Question : Pour quelles raisons en cherchant à échapper aux contraintes externes les parlements en viennent-ils à renforcer les imposées au niveau interne ?

Réponse : Ce sont les marchés qui imposent ces contraintes et pas uniquement les parlements.

(Les parlements, en assumant la responsabilité du budget se rendent compte qu'ils doivent s'imposer à eux-mêmes des contraintes - dans la mesure où les marchés deviennent de plus en plus interdépendants, mondialisés, de sorte qu'il n'est plus possible d'isoler ce qui se passe dans un pays de ce qui se passe dans d'autres pays).

Les parlementaires doivent avancer dans un monde de limites auto-imposées ; leur marge de manoeuvre doit donc s'exercer à l'intérieur de l'enveloppe budgétaire.

b) Budgétisation du calendrier :

Si le parlement renforce le rôle qu'il joue dans le processus budgétaire, c'est-à-dire s'il y consacre beaucoup de temps, la distinction entre le législatif et le processus budgétaire aura tendance à s'estomper. Le Budget est un cadre qui permet d'articuler les autorisations de crédit et la législation. À l'avenir (dans le nouveau monde du processus budgétaire législatif) les propositions de lois seront évaluées et chiffrées en terme de coût budgétaire.

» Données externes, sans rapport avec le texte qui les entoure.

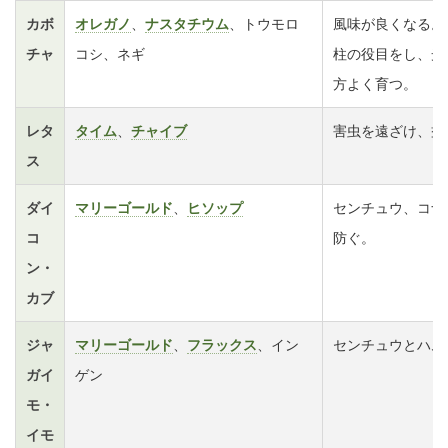
カボ
オレガノ
、
ナスタチウム
、トウモロ
風味が良くなる。
チャ
コシ、ネギ
柱の役目をし、光
方よく育つ。
レタ
タイム
、
チャイブ
害虫を遠ざけ、益
ス
ダイ
マリーゴールド
、
ヒソップ
センチュウ、コナ
コ
防ぐ。
ン・
カブ
ジャ
マリーゴールド
、
フラックス
、イン
センチュウとハム
ガイ
ゲン
モ・
イモ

c) Technocratisation du travail du parlement :

Faudrait-il doter le parlement d'un plus grand nombre d'experts budgétaires ? L'évaluation des propositions de lois à la lumière des contraintes budgétaires constitue un exercice hautement technique. Il faut savoir faire des analyses, procéder à des évaluations, connaître les modèles économétriques, faire des hypothèses, etc., d'où une dépendance à l'égard des technologies. D'autres évolutions en cours renforceront la complexité du processus budgétaire. Les parlements devraient donc cibler leur attention sur les produits, les performances et les résultats plutôt que sur les apports. Il est cependant plus difficile d'évaluer des résultats que des apports. Il est aussi plus difficile pour les parlementaires de procéder à des évaluations sur la base des droits constatés que sur la base des encaissements et décaissements.

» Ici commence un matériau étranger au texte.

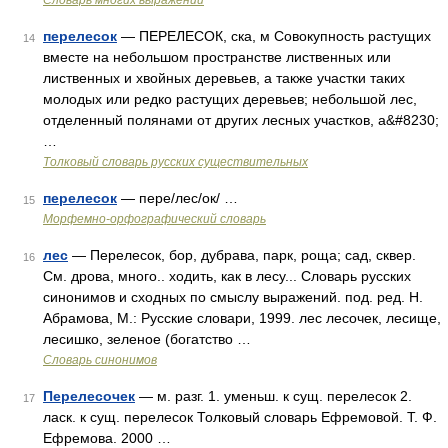
Словарь многих выражений
перелесок
— ПЕРЕЛЕСОК, ска, м Совокупность растущих
14
вместе на небольшом пространстве лиственных или
лиственных и хвойных деревьев, а также участки таких
молодых или редко растущих деревьев; небольшой лес,
отделенный полянами от других лесных участков, а&#8230;
…
Толковый словарь русских существительных
перелесок
— пере/лес/ок/ …
15
Морфемно-орфографический словарь
лес
— Перелесок, бор, дубрава, парк, роща; сад, сквер.
16
См. дрова, много.. ходить, как в лесу... Словарь русских
синонимов и сходных по смыслу выражений. под. ред. Н.
Абрамова, М.: Русские словари, 1999. лес лесочек, лесище,
лесишко, зеленое (богатство …
Словарь синонимов
Перелесочек
— м. разг. 1. уменьш. к сущ. перелесок 2.
17
ласк. к сущ. перелесок Толковый словарь Ефремовой. Т. Ф.
Ефремова. 2000 …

C'est pourquoi les parlements pénètrent dans un monde nouveau. La question de savoir s'ils sont prêts ou non à y faire face n'est plus de mise ; ce monde existe, il est devenu inévitable, il faut donc se poser les questions suivantes :

Les limites sont-elles aujourd'hui plus nombreuses qu'il y a vingt ans ? (Oui - et non parce que les parlements ont élargi leurs pouvoirs en matière budgétaire, mais pour d'autres raisons).

La dimension budgétaire a-t-elle tendance à envahir le débat parlementaire par rapport à la situation qui régnait il y a une vingtaine d'années ? (Oui, parce que les budgets sont plus importants).

Les aspects très techniques du budget sont-ils aujourd'hui plus nombreux que dans le passé ? (Oui).

Le renforcement du rôle du parlement comporte trois risques :

a) le parlement s'imposera des contrôles à lui-même ;

b) les cloisons entre d'autres fonctions législatives et le processus budgétaire disparaîtront ; et

c) le parlement deviendra plus tributaire de la technologie et des experts et donc plus vulnérable. Les parlementaires peuvent résister à ces tendances ou tenter de les maîtriser.

En clôturant le débat, M. Lambert fait part de sa satisfaction d'avoir adopté la déclaration commune - qui constitue le message adressé aux gouvernements et aux pays. Comme le prévoyait M. Schick au début de la conférence, les débats ont en effet moins porté sur les finances publiques que sur la politique et la démocratie. Il souhaite que cette conférence puisse continuer à être organisée chaque année.

Mme Shelton Colby, Secrétaire général adjoint de l'OCDE, conclut en faisant observer que l'OCDE renforce son dialogue avec les parlements et ses travaux sur le processus budgétaire dans le cadre du programme PUMA.